From the outset, the Palestinian Authority (PA) security establishment has failed to protect Palestinians from the main source of their insecurity: The Israeli military occupation. Nor has it empowered Palestinians to resist that occupation. Instead, the PA has contributed to a situation in which the Palestinian struggle for freedom has itself been criminalized.
- This dynamic can be traced back to the 1993 Oslo Accords, but it has been galvanized over the last decade through the PA’s evolution as a donor-driven state. The enhanced effectiveness of the PA security forces as a result of massive donor investment has created additional ways of protecting the Israeli occupier, creating spaces that are “securitized” within which the occupier can move freely in the execution of its colonial project.

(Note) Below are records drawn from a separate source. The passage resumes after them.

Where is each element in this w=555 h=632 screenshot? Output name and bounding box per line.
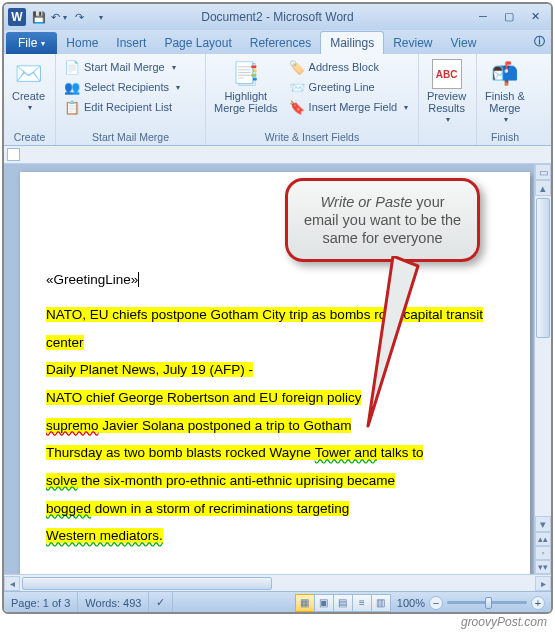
select-recipients-button[interactable]: 👥Select Recipients <box>60 77 201 97</box>
status-bar: Page: 1 of 3 Words: 493 ✓ ▦ ▣ ▤ ≡ ▥ 100%… <box>4 591 551 613</box>
document-page[interactable]: Write or Paste your email you want to be… <box>20 172 530 574</box>
group-label-preview <box>423 142 472 144</box>
finish-merge-button[interactable]: 📬 Finish & Merge <box>481 57 529 130</box>
ruler-toggle-button[interactable]: ▭ <box>535 164 551 180</box>
tab-view[interactable]: View <box>442 32 486 54</box>
full-screen-view-button[interactable]: ▣ <box>314 594 334 612</box>
horizontal-ruler[interactable] <box>4 146 551 164</box>
group-label-create: Create <box>8 130 51 144</box>
previous-page-button[interactable]: ▴▴ <box>535 532 551 546</box>
greeting-line-button[interactable]: 📨Greeting Line <box>285 77 414 97</box>
scroll-left-button[interactable]: ◂ <box>4 576 20 591</box>
body-text[interactable]: NATO, EU chiefs postpone Gotham City tri… <box>46 301 512 550</box>
scroll-right-button[interactable]: ▸ <box>535 576 551 591</box>
qat-customize-button[interactable] <box>90 8 108 26</box>
tab-home[interactable]: Home <box>57 32 107 54</box>
group-label-finish: Finish <box>481 130 529 144</box>
preview-icon: ABC <box>432 59 462 89</box>
web-layout-view-button[interactable]: ▤ <box>333 594 353 612</box>
title-bar: W 💾 ↶ ↷ Document2 - Microsoft Word ─ ▢ ✕ <box>4 4 551 30</box>
print-layout-view-button[interactable]: ▦ <box>295 594 315 612</box>
greeting-line-field[interactable]: «GreetingLine» <box>46 272 512 287</box>
zoom-slider[interactable] <box>447 601 527 604</box>
field-icon: 🔖 <box>289 99 305 115</box>
zoom-out-button[interactable]: − <box>429 596 443 610</box>
zoom-slider-knob[interactable] <box>485 597 492 609</box>
highlight-merge-fields-button[interactable]: 📑 Highlight Merge Fields <box>210 57 282 130</box>
group-label-start: Start Mail Merge <box>60 130 201 144</box>
maximize-button[interactable]: ▢ <box>497 7 521 25</box>
minimize-button[interactable]: ─ <box>471 7 495 25</box>
finish-icon: 📬 <box>490 59 520 89</box>
word-count[interactable]: Words: 493 <box>78 592 149 613</box>
tab-selector-button[interactable] <box>7 148 20 161</box>
page-indicator[interactable]: Page: 1 of 3 <box>4 592 78 613</box>
address-block-button[interactable]: 🏷️Address Block <box>285 57 414 77</box>
greeting-icon: 📨 <box>289 79 305 95</box>
scroll-down-button[interactable]: ▾ <box>535 516 551 532</box>
preview-results-button[interactable]: ABC Preview Results <box>423 57 470 142</box>
zoom-level[interactable]: 100% <box>397 597 425 609</box>
vertical-scrollbar[interactable]: ▭ ▴ ▾ ▴▴ ◦ ▾▾ <box>534 164 551 574</box>
address-icon: 🏷️ <box>289 59 305 75</box>
word-app-icon: W <box>8 8 26 26</box>
ribbon: ✉️ Create Create 📄Start Mail Merge 👥Sele… <box>4 54 551 146</box>
tab-review[interactable]: Review <box>384 32 441 54</box>
envelope-icon: ✉️ <box>14 59 44 89</box>
file-tab[interactable]: File▾ <box>6 32 57 54</box>
annotation-callout: Write or Paste your email you want to be… <box>285 178 480 262</box>
outline-view-button[interactable]: ≡ <box>352 594 372 612</box>
proofing-button[interactable]: ✓ <box>149 592 173 613</box>
tab-mailings[interactable]: Mailings <box>320 31 384 54</box>
tab-references[interactable]: References <box>241 32 320 54</box>
draft-view-button[interactable]: ▥ <box>371 594 391 612</box>
watermark: groovyPost.com <box>461 615 547 629</box>
browse-object-button[interactable]: ◦ <box>535 546 551 560</box>
close-button[interactable]: ✕ <box>523 7 547 25</box>
highlight-icon: 📑 <box>231 59 261 89</box>
mail-merge-icon: 📄 <box>64 59 80 75</box>
undo-button[interactable]: ↶ <box>50 8 68 26</box>
create-button[interactable]: ✉️ Create <box>8 57 49 130</box>
horizontal-scrollbar[interactable]: ◂ ▸ <box>4 574 551 591</box>
tab-page-layout[interactable]: Page Layout <box>155 32 240 54</box>
scroll-track[interactable] <box>535 196 551 516</box>
help-icon[interactable]: ⓘ <box>534 34 545 49</box>
insert-merge-field-button[interactable]: 🔖Insert Merge Field <box>285 97 414 117</box>
scroll-up-button[interactable]: ▴ <box>535 180 551 196</box>
edit-recipient-list-button[interactable]: 📋Edit Recipient List <box>60 97 201 117</box>
redo-button[interactable]: ↷ <box>70 8 88 26</box>
zoom-in-button[interactable]: + <box>531 596 545 610</box>
recipients-icon: 👥 <box>64 79 80 95</box>
edit-list-icon: 📋 <box>64 99 80 115</box>
next-page-button[interactable]: ▾▾ <box>535 560 551 574</box>
tab-insert[interactable]: Insert <box>107 32 155 54</box>
start-mail-merge-button[interactable]: 📄Start Mail Merge <box>60 57 201 77</box>
scroll-thumb[interactable] <box>536 198 550 338</box>
ribbon-tabs: File▾ Home Insert Page Layout References… <box>4 30 551 54</box>
hscroll-thumb[interactable] <box>22 577 272 590</box>
group-label-write: Write & Insert Fields <box>210 130 414 144</box>
quick-access-toolbar: 💾 ↶ ↷ <box>30 8 108 26</box>
save-button[interactable]: 💾 <box>30 8 48 26</box>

- Security collaboration between Israel and the PA enables Israel to fulfil its colonial ambitions while claiming to be pursuing peace. This is manifested through such actions as the PA security forces’ arrest of Palestinian suspects wanted by Israel, the suppression of Palestinian protests against Israeli soldiers and/or settlers, and intelligence sharing between the Israeli Defense Forces (IDF) and the PA security forces.

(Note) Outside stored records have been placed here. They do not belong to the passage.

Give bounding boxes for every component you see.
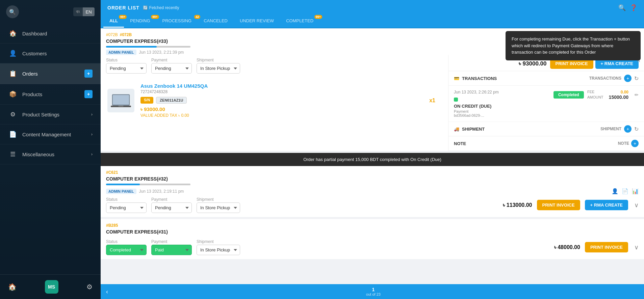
tab-all[interactable]: ALL 99+ <box>103 16 124 28</box>
sidebar-item-miscellaneous[interactable]: ☰ Miscellaneous › <box>0 144 101 164</box>
doc-icon-2[interactable]: 📄 <box>622 188 628 194</box>
txn-status-dot <box>454 98 458 102</box>
sidebar-nav: 🏠 Dashboard 👤 Customers 📋 Orders + 📦 Pro… <box>0 24 101 274</box>
txn-fee-label: FEE <box>587 90 594 94</box>
chart-icon-2[interactable]: 📊 <box>632 188 639 194</box>
order-id-3: #B285 <box>106 223 118 228</box>
shipment-title-text: SHIPMENT <box>462 127 485 132</box>
expand-icon-2[interactable]: ∨ <box>634 201 639 209</box>
transactions-panel-1: 💳 TRANSACTIONS TRANSACTIONS + ↻ J <box>448 71 644 122</box>
shipment-label: SHIPMENT <box>600 127 621 131</box>
sidebar-item-label: Dashboard <box>22 31 47 36</box>
note-label-text: NOTE <box>618 141 629 146</box>
settings-footer-icon[interactable]: ⚙ <box>86 283 93 291</box>
sidebar-item-products[interactable]: 📦 Products + <box>0 84 101 105</box>
order-id-1: #072B <box>106 32 118 37</box>
add-transaction-button[interactable]: + <box>624 75 632 82</box>
txn-label: TRANSACTIONS <box>589 76 621 81</box>
sidebar-search-button[interactable]: 🔍 <box>6 5 19 18</box>
avatar[interactable]: MS <box>45 280 58 294</box>
home-footer-icon[interactable]: 🏠 <box>8 283 17 291</box>
order-amount-1: ৳ 93000.00 <box>519 60 547 67</box>
sidebar-item-label: Customers <box>22 51 47 56</box>
product-name-1: Asus Zenbook 14 UM425QA <box>140 83 417 89</box>
print-invoice-button-2[interactable]: PRINT INVOICE <box>537 200 580 210</box>
tab-under-review[interactable]: UNDER REVIEW <box>234 16 280 28</box>
pagination-prev-button[interactable]: ‹ <box>106 288 108 295</box>
rma-create-button-2[interactable]: + RMA CREATE <box>585 200 628 210</box>
shipment-select-1[interactable]: In Store Pickup <box>197 63 240 74</box>
add-product-button[interactable]: + <box>84 90 93 98</box>
home-icon: 🏠 <box>8 30 18 37</box>
shipment-select-2[interactable]: In Store Pickup <box>197 202 240 213</box>
order-amount-3: ৳ 48000.00 <box>554 244 580 250</box>
chevron-right-icon: › <box>91 152 93 157</box>
print-invoice-button-3[interactable]: PRINT INVOICE <box>585 242 628 252</box>
txn-payment-id: bd3566ad-0629-... <box>454 113 499 117</box>
source-badge-1: ADMIN PANEL <box>106 50 136 55</box>
sidebar-item-content-management[interactable]: 📄 Content Management › <box>0 125 101 144</box>
status-select-1[interactable]: Pending <box>106 63 147 74</box>
main-header: ORDER LIST 🔄 Fetched recently 🔍 ❓ <box>101 0 644 16</box>
tab-processing[interactable]: PROCESSING 42 <box>156 16 198 28</box>
page-number: 1 <box>372 287 375 292</box>
sidebar-item-product-settings[interactable]: ⚙ Product Settings › <box>0 105 101 125</box>
status-row-1: Status Pending Payment Pending <box>101 55 448 77</box>
refresh-transaction-icon[interactable]: ↻ <box>634 75 639 82</box>
sidebar: 🔍 বাং EN 🏠 Dashboard 👤 Customers 📋 Order… <box>0 0 101 299</box>
tab-completed[interactable]: COMPLETED 99+ <box>280 16 319 28</box>
order-date-2: Jun 13 2023, 2:19:11 pm <box>139 189 184 194</box>
sidebar-item-label: Products <box>22 91 42 97</box>
svg-rect-3 <box>119 106 124 106</box>
refresh-icon: 🔄 <box>143 5 148 10</box>
status-select-3[interactable]: Completed <box>106 245 147 255</box>
add-note-button[interactable]: + <box>631 140 639 147</box>
sidebar-item-label: Content Management <box>22 132 71 137</box>
tag-sn-1[interactable]: S/N <box>140 97 153 104</box>
tabs-bar: ALL 99+ PENDING 99+ PROCESSING 42 CANCEL… <box>101 16 644 28</box>
status-select-2[interactable]: Pending <box>106 202 147 213</box>
source-badge-2: ADMIN PANEL <box>106 189 136 194</box>
partial-payment-message: Order has partial payment 15,000 BDT com… <box>101 153 644 166</box>
shipment-select-3[interactable]: In Store Pickup <box>197 245 240 255</box>
chevron-right-icon: › <box>91 132 93 137</box>
header-search-button[interactable]: 🔍 <box>618 4 626 11</box>
status-label-1: Status <box>106 58 147 62</box>
pagination-info: out of 23 <box>366 292 381 296</box>
payment-select-1[interactable]: Pending <box>151 63 192 74</box>
sidebar-item-customers[interactable]: 👤 Customers <box>0 44 101 63</box>
txn-amount-value: 15000.00 <box>609 94 628 100</box>
header-help-button[interactable]: ❓ <box>630 4 637 11</box>
expand-icon-3[interactable]: ∨ <box>634 244 639 251</box>
note-label: NOTE <box>454 141 466 146</box>
orders-icon: 📋 <box>8 70 18 77</box>
tab-canceled[interactable]: CANCELED <box>198 16 234 28</box>
payment-select-3[interactable]: Paid <box>151 245 192 255</box>
add-order-button[interactable]: + <box>84 70 93 78</box>
payment-select-2[interactable]: Pending <box>151 202 192 213</box>
product-image-1 <box>107 89 134 112</box>
shipment-label-1: Shipment <box>197 58 240 62</box>
search-icon: 🔍 <box>9 9 16 15</box>
sidebar-item-dashboard[interactable]: 🏠 Dashboard <box>0 24 101 44</box>
tab-pending[interactable]: PENDING 99+ <box>124 16 156 28</box>
lang-bn-button[interactable]: বাং <box>73 7 83 16</box>
order-name-3: COMPUTER EXPRESS(#31) <box>106 229 639 235</box>
pagination-bar: ‹ 1 out of 23 <box>101 284 644 299</box>
product-settings-icon: ⚙ <box>8 111 18 118</box>
product-price-1: ৳ 93000.00 <box>140 106 417 112</box>
sidebar-item-orders[interactable]: 📋 Orders + <box>0 63 101 84</box>
order-id-2: #C621 <box>106 170 118 175</box>
order-amount-2: ৳ 113000.00 <box>503 202 532 208</box>
customer-icon-2[interactable]: 👤 <box>612 188 618 194</box>
sidebar-footer: 🏠 MS ⚙ <box>0 274 101 299</box>
refresh-shipment-icon[interactable]: ↻ <box>634 126 639 132</box>
page-title: ORDER LIST <box>107 5 139 10</box>
lang-en-button[interactable]: EN <box>83 7 95 16</box>
note-section-1: NOTE NOTE + <box>448 136 644 151</box>
add-shipment-button[interactable]: + <box>624 125 632 133</box>
edit-transaction-button[interactable]: ✏ <box>635 92 639 98</box>
payment-label-1: Payment <box>151 58 192 62</box>
order-date-1: Jun 13 2023, 2:21:39 pm <box>139 50 184 55</box>
product-row-1: Asus Zenbook 14 UM425QA 727247248328 S/N… <box>101 77 448 124</box>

- Change will be difficult to achieve, as the system has created a segment of Palestinian society that will seek to maintain it. This segment is composed not only of security personnel in the West Bank and Gaza Strip, but also of those Palestinians benefiting from institutional arrangements and a network of collaboration and domination. However, change is not impossible.
Policy Recommendations:
The PA must take gradual but firm steps to freeze or suspend security coordination with Israel, including: Putting a stop to Palestinian security apparatus intervention in political issues, reducing security allocations in the annual budget, and disbanding parts of the security apparatus and restructuring the remainder.
Palestinian civil society must form more effective coalitions and intensify efforts to hold the PA accountable for its human rights violations. It must also address the PA discourse in which Palestinian resistance is reframed as criminal insurgency or instability, and it must scrutinize the international security bodies, such as the United States Security Coordinator, that dominate the PA security realm without accountability or transparency.
Policymakers in donor states and Palestinians who facilitate donor programs should address how “securitized aid” has transformed a liberation movement into a subcontractor to the colonizer, and has resulted in PA authoritarianism.